O modelo de acesso à Justiça público, adotado pelo Brasil por meio das defensorias, além de mais barato, segundo recorrentes pesquisas, é mais eficiente na medida em que o defensor público, impedido de advogar, dedica-se exclusivamente à prestação da assistência jurídica ao cidadão.
Para exercer a sua missão constitucional, livre de ingerências externas, eventuais pressões de gestores ou retaliações orçamentárias, a Constituição previu a autonomia da Defensoria Pública, sem, contudo, deixar de prever os indispensáveis mecanismos de controle por meio dos tribunais de contas e do Poder Legislativo.
Apesar de ser um órgão público, a Defensoria Pública frequentemente litiga contra o Estado ou contra a União, como no caso das demandas para fornecimento de medicamentos, para vagas em UTIs e direitos previdenciários, sinal de que a previsão da autonomia para o órgão que garante o acesso à Justiça faz parte do processo de amadurecimento da democracia e das instituições no Brasil.
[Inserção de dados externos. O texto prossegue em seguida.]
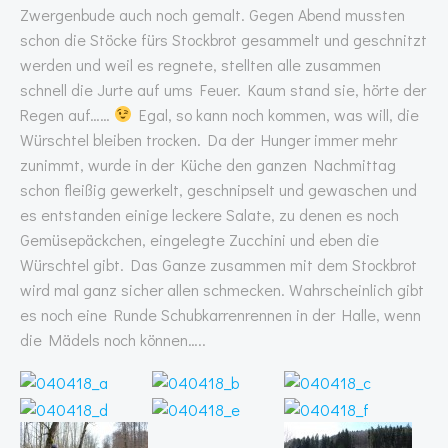
Zwergenbude auch noch gemalt. Gegen Abend mussten
schon die Stöcke fürs Stockbrot gesammelt und geschnitzt
werden und weil es regnete, stellten alle zusammen
schnell die Jurte auf ums Feuer. Kaum stand sie, hörte der
Regen auf……
Egal, so kann noch kommen, was will, die
Würschtel bleiben trocken. Da der Hunger immer mehr
zunimmt, wurde in der Küche den ganzen Nachmittag
schon fleißig gewerkelt, geschnipselt und gewaschen und
es entstanden einige leckere Salate, zu denen es noch
Gemüsepäckchen, eingelegte Zucchini und eben die
Würschtel gibt. Das Ganze zusammen mit dem Stockbrot
wird mal ganz sicher allen schmecken. Wahrscheinlich gibt
es noch eine Runde Schubkarrenrennen in der Halle, wenn
die Mädels noch können…..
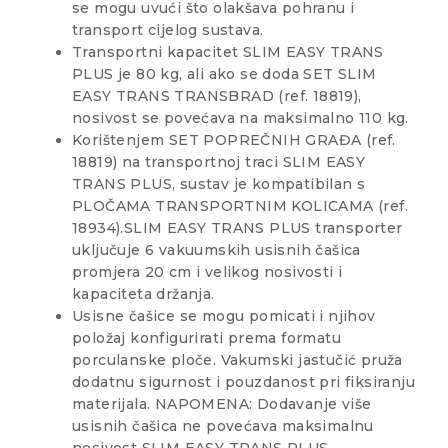
se mogu uvući što olakšava pohranu i
transport cijelog sustava.
Transportni kapacitet SLIM EASY TRANS
PLUS je 80 kg, ali ako se doda SET SLIM
EASY TRANS TRANSBRAD (ref. 18819),
nosivost se povećava na maksimalno 110 kg.
Korištenjem SET POPREČNIH GRAĐA (ref.
18819) na transportnoj traci SLIM EASY
TRANS PLUS, sustav je kompatibilan s
PLOČAMA TRANSPORTNIM KOLICAMA (ref.
18934).SLIM EASY TRANS PLUS transporter
uključuje 6 vakuumskih usisnih čašica
promjera 20 cm i velikog nosivosti i
kapaciteta držanja.
Usisne čašice se mogu pomicati i njihov
položaj konfigurirati prema formatu
porculanske ploče. Vakumski jastučić pruža
dodatnu sigurnost i pouzdanost pri fiksiranju
materijala. NAPOMENA: Dodavanje više
usisnih čašica ne povećava maksimalnu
Além disso, como bem ressaltou o ministro Luís Roberto Barroso em recente julgamento no Supremo Tribunal Federal, a Defensoria Pública está do lado oposto do Ministério Público no processo penal, razão pela qual a proximidade de tarefas entre as duas instituições revela o acerto do tratamento paritário.
A última década foi marcada pelo fortalecimento e estruturação das defensorias públicas, pela sua instalação em todos os estados do Brasil, bem como pela determinação dos congressistas, por meio da Emenda à Constituição nº 80, da atuação de ao menos um defensor público em todas as comarcas brasileiras, o que, no plano ideal, garantirá o acesso à Justiça a toda população carente.
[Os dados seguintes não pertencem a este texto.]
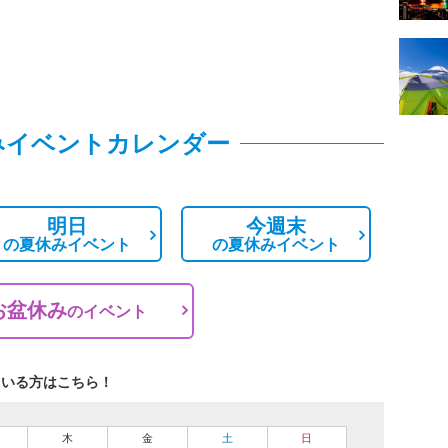
みイベントカレンダー
明日
今週末
の
夏休みイベント
の
夏休みイベント
お盆休み
の
イベント
ている方はこちら！
木
金
土
日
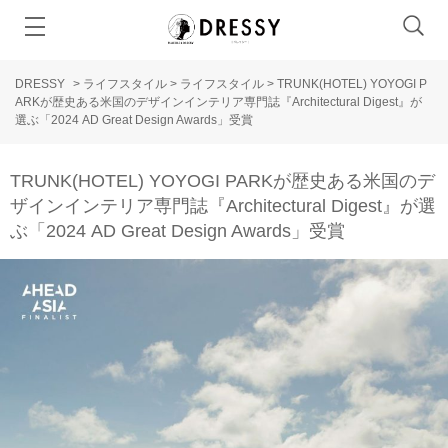
DRESSY
>
ライフスタイル
>
ライフスタイル
>
TRUNK(HOTEL) YOYOGI P
ARKが歴史ある米国のデザインインテリア専門誌『Architectural Digest』が
選ぶ「2024 AD Great Design Awards」受賞
TRUNK(HOTEL) YOYOGI PARKが歴史ある米国のデ
ザインインテリア専門誌『Architectural Digest』が選
ぶ「2024 AD Great Design Awards」受賞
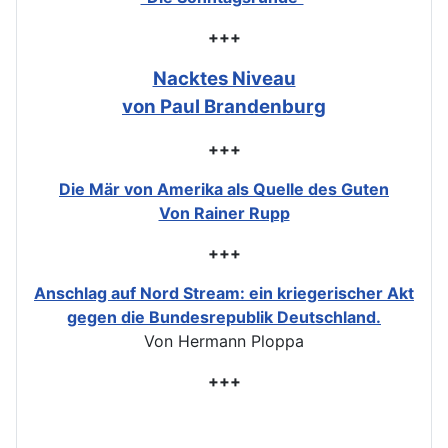
+++
Nacktes Niveau
von Paul Brandenburg
+++
Die Mär von Amerika als Quelle des Guten
Von Rainer Rupp
+++
Anschlag auf Nord Stream: ein kriegerischer Akt
gegen die Bundesrepublik Deutschland.
Von Hermann Ploppa
+++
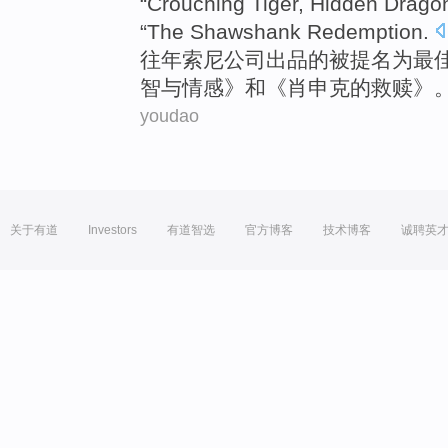
“Crouching Tiger, Hidden Dragon
“The
Shawshank
Redemption.
往年
索尼
公司出品的被
提名
为
最
智
与
情感
》
和
《
肖申克
的救赎》
youdao
关于有道
Investors
有道智选
官方博客
技术博客
诚聘英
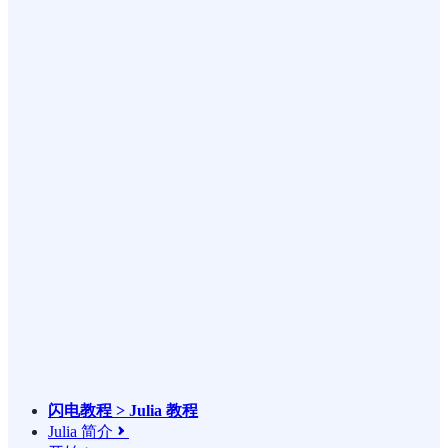
闪电教程 > Julia 教程
Julia 简介

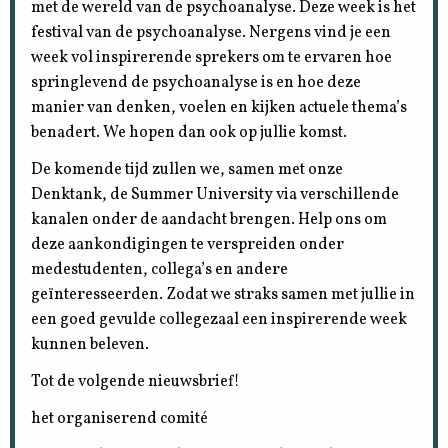
met de wereld van de psychoanalyse. Deze week is het
festival van de psychoanalyse. Nergens vind je een
week vol inspirerende sprekers om te ervaren hoe
springlevend de psychoanalyse is en hoe deze
manier van denken, voelen en kijken actuele thema’s
benadert. We hopen dan ook op jullie komst.
De komende tijd zullen we, samen met onze
Denktank, de Summer University via verschillende
kanalen onder de aandacht brengen. Help ons om
deze aankondigingen te verspreiden onder
medestudenten, collega’s en andere
geïnteresseerden. Zodat we straks samen met jullie in
een goed gevulde collegezaal een inspirerende week
kunnen beleven.
Tot de volgende nieuwsbrief!
het organiserend comité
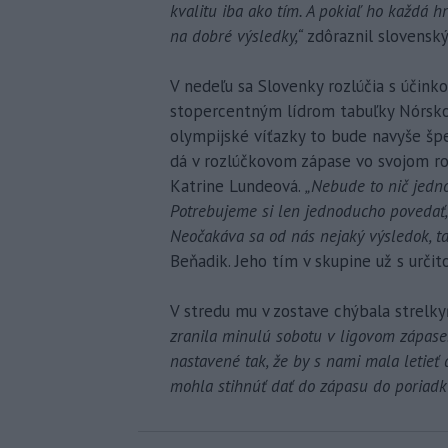
kvalitu iba ako tím. A pokiaľ ho každá
na dobré výsledky,“
zdôraznil slovenský
V nedeľu sa Slovenky rozlúčia s účink
stopercentným lídrom tabuľky Nórsko
olympijské víťazky to bude navyše špec
dá v rozlúčkovom zápase vo svojom r
Katrine Lundeová.
„Nebude to nič jedn
Potrebujeme si len jednoducho povedať, 
Neočakáva sa od nás nejaký výsledok, ta
Beňadik. Jeho tím v skupine už s urči
V stredu mu v zostave chýbala strelk
zranila minulú sobotu v ligovom zápase
nastavené tak, že by s nami mala letieť 
mohla stihnúť dať do zápasu do poriadk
Para superar as dificuldades pelas quais o país atravessa, é preciso observar o cumprimento da Constituição Federal. Retroceder na conquista da autonomia da Defensoria Publica significaria a submissão da população por ela assistida aos ditames do Poder Executivo, além de fulminar os objetivos da instituição que busca, no plano jurídico e das políticas públicas, a superação das desigualdades econômicas que atingem grande parte da população, especialmente no atual momento de grave crise financeira.